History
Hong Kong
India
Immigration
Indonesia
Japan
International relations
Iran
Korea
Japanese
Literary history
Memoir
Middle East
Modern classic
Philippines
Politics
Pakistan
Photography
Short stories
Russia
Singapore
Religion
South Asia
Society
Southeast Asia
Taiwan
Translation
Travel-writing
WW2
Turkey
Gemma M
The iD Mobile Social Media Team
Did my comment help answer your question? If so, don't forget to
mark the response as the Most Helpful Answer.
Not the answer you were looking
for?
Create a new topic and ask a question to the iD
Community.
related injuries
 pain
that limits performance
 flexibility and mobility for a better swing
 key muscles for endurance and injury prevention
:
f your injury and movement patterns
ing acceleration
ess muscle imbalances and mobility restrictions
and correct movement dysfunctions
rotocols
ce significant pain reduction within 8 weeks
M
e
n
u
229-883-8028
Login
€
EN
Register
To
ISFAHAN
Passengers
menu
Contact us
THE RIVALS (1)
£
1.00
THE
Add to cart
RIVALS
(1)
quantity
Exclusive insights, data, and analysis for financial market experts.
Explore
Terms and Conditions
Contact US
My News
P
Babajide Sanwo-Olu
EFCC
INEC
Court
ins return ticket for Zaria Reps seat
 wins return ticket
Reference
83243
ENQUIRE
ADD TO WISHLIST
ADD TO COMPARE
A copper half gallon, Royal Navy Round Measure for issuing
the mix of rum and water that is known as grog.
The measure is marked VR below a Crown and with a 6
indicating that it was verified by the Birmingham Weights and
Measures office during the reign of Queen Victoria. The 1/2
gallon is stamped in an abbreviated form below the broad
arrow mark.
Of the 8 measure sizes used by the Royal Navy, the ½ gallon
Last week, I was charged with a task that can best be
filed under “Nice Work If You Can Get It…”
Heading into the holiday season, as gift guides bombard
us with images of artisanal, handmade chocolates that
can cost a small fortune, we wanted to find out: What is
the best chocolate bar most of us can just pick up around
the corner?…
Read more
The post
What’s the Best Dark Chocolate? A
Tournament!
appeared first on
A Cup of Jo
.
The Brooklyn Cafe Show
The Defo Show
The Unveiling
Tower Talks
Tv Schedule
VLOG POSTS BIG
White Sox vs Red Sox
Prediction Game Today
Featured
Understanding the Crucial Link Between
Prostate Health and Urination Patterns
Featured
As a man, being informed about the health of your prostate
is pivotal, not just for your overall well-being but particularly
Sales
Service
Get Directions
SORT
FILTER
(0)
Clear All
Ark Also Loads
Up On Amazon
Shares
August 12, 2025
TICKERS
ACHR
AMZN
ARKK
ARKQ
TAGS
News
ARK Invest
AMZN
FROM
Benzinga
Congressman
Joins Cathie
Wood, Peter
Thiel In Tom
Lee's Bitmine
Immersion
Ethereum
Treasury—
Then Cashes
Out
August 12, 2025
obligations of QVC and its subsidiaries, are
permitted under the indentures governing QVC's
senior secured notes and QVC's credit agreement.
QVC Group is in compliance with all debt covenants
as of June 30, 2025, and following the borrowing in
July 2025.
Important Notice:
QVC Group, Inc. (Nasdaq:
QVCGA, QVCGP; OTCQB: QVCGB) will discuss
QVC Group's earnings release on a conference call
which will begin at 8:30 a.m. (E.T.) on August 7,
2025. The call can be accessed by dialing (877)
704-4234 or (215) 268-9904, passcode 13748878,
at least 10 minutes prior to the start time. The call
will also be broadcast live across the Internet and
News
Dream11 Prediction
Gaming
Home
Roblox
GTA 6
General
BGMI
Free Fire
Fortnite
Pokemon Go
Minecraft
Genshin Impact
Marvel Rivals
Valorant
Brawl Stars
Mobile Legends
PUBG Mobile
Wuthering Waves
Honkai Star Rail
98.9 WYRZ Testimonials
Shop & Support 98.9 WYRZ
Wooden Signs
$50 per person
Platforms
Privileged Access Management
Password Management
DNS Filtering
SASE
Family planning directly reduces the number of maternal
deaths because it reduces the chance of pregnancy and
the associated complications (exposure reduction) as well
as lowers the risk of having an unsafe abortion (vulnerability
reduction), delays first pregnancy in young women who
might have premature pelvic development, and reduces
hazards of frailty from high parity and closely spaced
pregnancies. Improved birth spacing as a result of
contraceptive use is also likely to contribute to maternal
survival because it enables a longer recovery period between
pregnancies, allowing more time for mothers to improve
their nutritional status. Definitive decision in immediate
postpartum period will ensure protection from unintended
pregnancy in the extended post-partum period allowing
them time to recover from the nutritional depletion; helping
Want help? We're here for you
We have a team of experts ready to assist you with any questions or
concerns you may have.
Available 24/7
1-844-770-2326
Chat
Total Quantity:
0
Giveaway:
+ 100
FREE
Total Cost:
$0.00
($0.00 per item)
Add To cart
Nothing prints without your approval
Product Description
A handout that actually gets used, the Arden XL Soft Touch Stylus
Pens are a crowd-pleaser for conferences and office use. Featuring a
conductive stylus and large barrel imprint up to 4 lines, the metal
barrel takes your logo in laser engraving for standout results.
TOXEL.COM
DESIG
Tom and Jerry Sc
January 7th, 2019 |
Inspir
━━━━━━━━━━━━━━━━━━━━
WHAT THE TASK ASKS: Could you restate the records above word for word?

REPLY TO THE EXERCISE:
History
Hong Kong
India
Immigration
Indonesia
Japan
International relations
Iran
Korea
Japanese
Literary history
Memoir
Middle East
Modern classic
Philippines
Politics
Pakistan
Photography
Short stories
Russia
Singapore
Religion
South Asia
Society
Southeast Asia
Taiwan
Translation
Travel-writing
WW2
Turkey
Gemma M
The iD Mobile Social Media Team
Did my comment help answer your question? If so, don't forget to
mark the response as the Most Helpful Answer.
Not the answer you were looking
for?
Create a new topic and ask a question to the iD
Community.
related injuries
 pain
that limits performance
 flexibility and mobility for a better swing
 key muscles for endurance and injury prevention
:
f your injury and movement patterns
ing acceleration
ess muscle imbalances and mobility restrictions
and correct movement dysfunctions
rotocols
ce significant pain reduction within 8 weeks
M
e
n
u
229-883-8028
Login
€
EN
Register
To
ISFAHAN
Passengers
menu
Contact us
THE RIVALS (1)
£
1.00
THE
Add to cart
RIVALS
(1)
quantity
Exclusive insights, data, and analysis for financial market experts.
Explore
Terms and Conditions
Contact US
My News
P
Babajide Sanwo-Olu
EFCC
INEC
Court
ins return ticket for Zaria Reps seat
 wins return ticket
Reference
83243
ENQUIRE
ADD TO WISHLIST
ADD TO COMPARE
A copper half gallon, Royal Navy Round Measure for issuing
the mix of rum and water that is known as grog.
The measure is marked VR below a Crown and with a 6
indicating that it was verified by the Birmingham Weights and
Measures office during the reign of Queen Victoria. The 1/2
gallon is stamped in an abbreviated form below the broad
arrow mark.
Of the 8 measure sizes used by the Royal Navy, the ½ gallon
Last week, I was charged with a task that can best be
filed under “Nice Work If You Can Get It…”
Heading into the holiday season, as gift guides bombard
us with images of artisanal, handmade chocolates that
can cost a small fortune, we wanted to find out: What is
the best chocolate bar most of us can just pick up around
the corner?…
Read more
The post
What’s the Best Dark Chocolate? A
Tournament!
appeared first on
A Cup of Jo
.
The Brooklyn Cafe Show
The Defo Show
The Unveiling
Tower Talks
Tv Schedule
VLOG POSTS BIG
White Sox vs Red Sox
Prediction Game Today
Featured
Understanding the Crucial Link Between
Prostate Health and Urination Patterns
Featured
As a man, being informed about the health of your prostate
is pivotal, not just for your overall well-being but particularly
Sales
Service
Get Directions
SORT
FILTER
(0)
Clear All
Ark Also Loads
Up On Amazon
Shares
August 12, 2025
TICKERS
ACHR
AMZN
ARKK
ARKQ
TAGS
News
ARK Invest
AMZN
FROM
Benzinga
Congressman
Joins Cathie
Wood, Peter
Thiel In Tom
Lee's Bitmine
Immersion
Ethereum
Treasury—
Then Cashes
Out
August 12, 2025
obligations of QVC and its subsidiaries, are
permitted under the indentures governing QVC's
senior secured notes and QVC's credit agreement.
QVC Group is in compliance with all debt covenants
as of June 30, 2025, and following the borrowing in
July 2025.
Important Notice:
QVC Group, Inc. (Nasdaq:
QVCGA, QVCGP; OTCQB: QVCGB) will discuss
QVC Group's earnings release on a conference call
which will begin at 8:30 a.m. (E.T.) on August 7,
2025. The call can be accessed by dialing (877)
704-4234 or (215) 268-9904, passcode 13748878,
at least 10 minutes prior to the start time. The call
will also be broadcast live across the Internet and
News
Dream11 Prediction
Gaming
Home
Roblox
GTA 6
General
BGMI
Free Fire
Fortnite
Pokemon Go
Minecraft
Genshin Impact
Marvel Rivals
Valorant
Brawl Stars
Mobile Legends
PUBG Mobile
Wuthering Waves
Honkai Star Rail
98.9 WYRZ Testimonials
Shop & Support 98.9 WYRZ
Wooden Signs
$50 per person
Platforms
Privileged Access Management
Password Management
DNS Filtering
SASE
Family planning directly reduces the number of maternal
deaths because it reduces the chance of pregnancy and
the associated complications (exposure reduction) as well
as lowers the risk of having an unsafe abortion (vulnerability
reduction), delays first pregnancy in young women who
might have premature pelvic development, and reduces
hazards of frailty from high parity and closely spaced
pregnancies. Improved birth spacing as a result of
contraceptive use is also likely to contribute to maternal
survival because it enables a longer recovery period between
pregnancies, allowing more time for mothers to improve
their nutritional status. Definitive decision in immediate
postpartum period will ensure protection from unintended
pregnancy in the extended post-partum period allowing
them time to recover from the nutritional depletion; helping
Want help? We're here for you
We have a team of experts ready to assist you with any questions or
concerns you may have.
Available 24/7
1-844-770-2326
Chat
Total Quantity:
0
Giveaway:
+ 100
FREE
Total Cost:
$0.00
($0.00 per item)
Add To cart
Nothing prints without your approval
Product Description
A handout that actually gets used, the Arden XL Soft Touch Stylus
Pens are a crowd-pleaser for conferences and office use. Featuring a
conductive stylus and large barrel imprint up to 4 lines, the metal
barrel takes your logo in laser engraving for standout results.
TOXEL.COM
DESIG
Tom and Jerry Sc
January 7th, 2019 |
Inspir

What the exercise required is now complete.